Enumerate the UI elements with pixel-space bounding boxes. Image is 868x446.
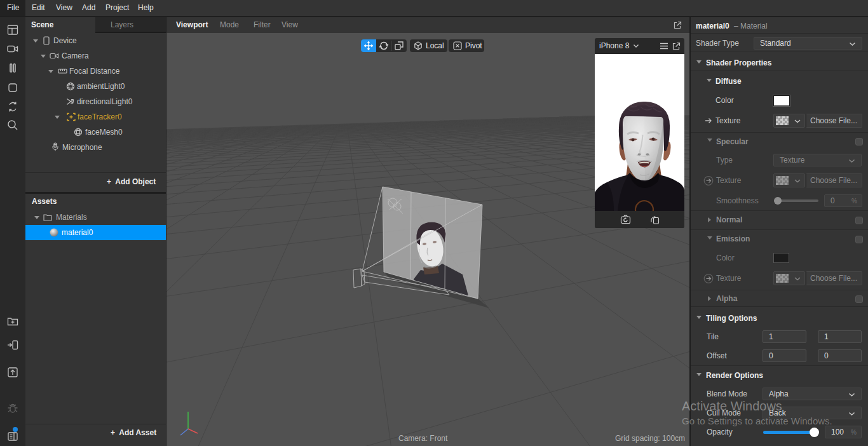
svg-text:Camera: Front: Camera: Front bbox=[398, 434, 448, 443]
svg-text:Grid spacing: 100cm: Grid spacing: 100cm bbox=[615, 434, 685, 443]
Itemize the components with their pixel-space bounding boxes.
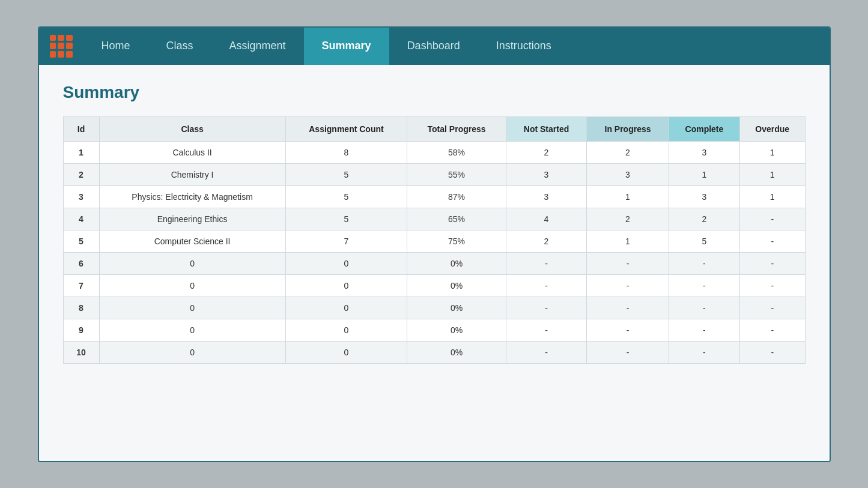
cell-row8-col6: - xyxy=(587,297,669,319)
table-row: 8000%---- xyxy=(63,297,805,319)
cell-row1-col3: 8 xyxy=(285,141,407,163)
cell-row8-col2: 0 xyxy=(99,297,285,319)
col-header-overdue: Overdue xyxy=(740,116,806,141)
table-row: 2Chemistry I555%3311 xyxy=(63,163,805,185)
summary-table: Id Class Assignment Count Total Progress… xyxy=(63,116,806,364)
nav-assignment[interactable]: Assignment xyxy=(211,28,304,65)
cell-row7-col5: - xyxy=(506,274,586,297)
logo-cell-9 xyxy=(66,51,73,58)
cell-row2-col1: 2 xyxy=(63,163,99,185)
cell-row4-col4: 65% xyxy=(407,208,506,230)
cell-row10-col8: - xyxy=(740,341,806,363)
nav-dashboard[interactable]: Dashboard xyxy=(389,28,478,65)
logo-cell-7 xyxy=(50,51,56,58)
col-header-total-progress: Total Progress xyxy=(407,116,506,141)
cell-row5-col3: 7 xyxy=(285,230,407,252)
cell-row10-col4: 0% xyxy=(407,341,506,363)
cell-row3-col4: 87% xyxy=(407,185,506,208)
nav-bar: Home Class Assignment Summary Dashboard … xyxy=(39,28,830,65)
cell-row5-col8: - xyxy=(740,230,806,252)
nav-logo xyxy=(39,28,83,65)
table-row: 7000%---- xyxy=(63,274,805,297)
cell-row6-col6: - xyxy=(587,252,669,274)
col-header-complete: Complete xyxy=(669,116,739,141)
cell-row7-col3: 0 xyxy=(285,274,407,297)
logo-cell-5 xyxy=(58,43,64,49)
logo-cell-1 xyxy=(50,35,56,41)
cell-row7-col2: 0 xyxy=(99,274,285,297)
logo-cell-2 xyxy=(58,35,64,41)
cell-row9-col2: 0 xyxy=(99,319,285,341)
cell-row10-col3: 0 xyxy=(285,341,407,363)
cell-row6-col8: - xyxy=(740,252,806,274)
cell-row2-col3: 5 xyxy=(285,163,407,185)
cell-row6-col5: - xyxy=(506,252,586,274)
cell-row8-col1: 8 xyxy=(63,297,99,319)
cell-row6-col7: - xyxy=(669,252,739,274)
cell-row5-col4: 75% xyxy=(407,230,506,252)
cell-row9-col3: 0 xyxy=(285,319,407,341)
cell-row8-col4: 0% xyxy=(407,297,506,319)
cell-row10-col2: 0 xyxy=(99,341,285,363)
col-header-assignment-count: Assignment Count xyxy=(285,116,407,141)
cell-row9-col8: - xyxy=(740,319,806,341)
cell-row8-col7: - xyxy=(669,297,739,319)
cell-row9-col1: 9 xyxy=(63,319,99,341)
cell-row7-col1: 7 xyxy=(63,274,99,297)
cell-row8-col5: - xyxy=(506,297,586,319)
nav-home[interactable]: Home xyxy=(83,28,148,65)
cell-row2-col5: 3 xyxy=(506,163,586,185)
cell-row5-col7: 5 xyxy=(669,230,739,252)
cell-row3-col3: 5 xyxy=(285,185,407,208)
cell-row9-col7: - xyxy=(669,319,739,341)
col-header-in-progress: In Progress xyxy=(587,116,669,141)
cell-row10-col1: 10 xyxy=(63,341,99,363)
cell-row5-col5: 2 xyxy=(506,230,586,252)
cell-row6-col1: 6 xyxy=(63,252,99,274)
cell-row4-col3: 5 xyxy=(285,208,407,230)
table-header-row: Id Class Assignment Count Total Progress… xyxy=(63,116,805,141)
logo-cell-4 xyxy=(50,43,56,49)
cell-row5-col6: 1 xyxy=(587,230,669,252)
cell-row4-col5: 4 xyxy=(506,208,586,230)
cell-row2-col6: 3 xyxy=(587,163,669,185)
cell-row8-col3: 0 xyxy=(285,297,407,319)
cell-row10-col7: - xyxy=(669,341,739,363)
cell-row3-col6: 1 xyxy=(587,185,669,208)
logo-cell-3 xyxy=(66,35,73,41)
cell-row1-col7: 3 xyxy=(669,141,739,163)
cell-row6-col3: 0 xyxy=(285,252,407,274)
cell-row1-col6: 2 xyxy=(587,141,669,163)
table-row: 9000%---- xyxy=(63,319,805,341)
cell-row5-col1: 5 xyxy=(63,230,99,252)
nav-summary[interactable]: Summary xyxy=(304,28,389,65)
cell-row7-col7: - xyxy=(669,274,739,297)
table-row: 4Engineering Ethics565%422- xyxy=(63,208,805,230)
cell-row6-col2: 0 xyxy=(99,252,285,274)
cell-row3-col5: 3 xyxy=(506,185,586,208)
cell-row3-col7: 3 xyxy=(669,185,739,208)
cell-row2-col7: 1 xyxy=(669,163,739,185)
col-header-id: Id xyxy=(63,116,99,141)
cell-row4-col7: 2 xyxy=(669,208,739,230)
nav-instructions[interactable]: Instructions xyxy=(478,28,569,65)
cell-row3-col2: Physics: Electricity & Magnetism xyxy=(99,185,285,208)
cell-row6-col4: 0% xyxy=(407,252,506,274)
cell-row4-col1: 4 xyxy=(63,208,99,230)
col-header-not-started: Not Started xyxy=(506,116,586,141)
cell-row8-col8: - xyxy=(740,297,806,319)
cell-row7-col4: 0% xyxy=(407,274,506,297)
cell-row1-col5: 2 xyxy=(506,141,586,163)
nav-class[interactable]: Class xyxy=(148,28,211,65)
table-row: 6000%---- xyxy=(63,252,805,274)
cell-row5-col2: Computer Science II xyxy=(99,230,285,252)
cell-row2-col2: Chemistry I xyxy=(99,163,285,185)
cell-row7-col6: - xyxy=(587,274,669,297)
main-content: Summary Id Class Assignment Count Total … xyxy=(39,65,830,461)
cell-row7-col8: - xyxy=(740,274,806,297)
col-header-class: Class xyxy=(99,116,285,141)
cell-row10-col5: - xyxy=(506,341,586,363)
cell-row9-col4: 0% xyxy=(407,319,506,341)
cell-row3-col1: 3 xyxy=(63,185,99,208)
cell-row4-col6: 2 xyxy=(587,208,669,230)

+++++

The lines to copy are those above that contain "interactable".

Exercise result:
nav-assignment[interactable]: Assignment xyxy=(211,28,304,65)
nav-dashboard[interactable]: Dashboard xyxy=(389,28,478,65)
nav-home[interactable]: Home xyxy=(83,28,148,65)
nav-summary[interactable]: Summary xyxy=(304,28,389,65)
nav-instructions[interactable]: Instructions xyxy=(478,28,569,65)
nav-class[interactable]: Class xyxy=(148,28,211,65)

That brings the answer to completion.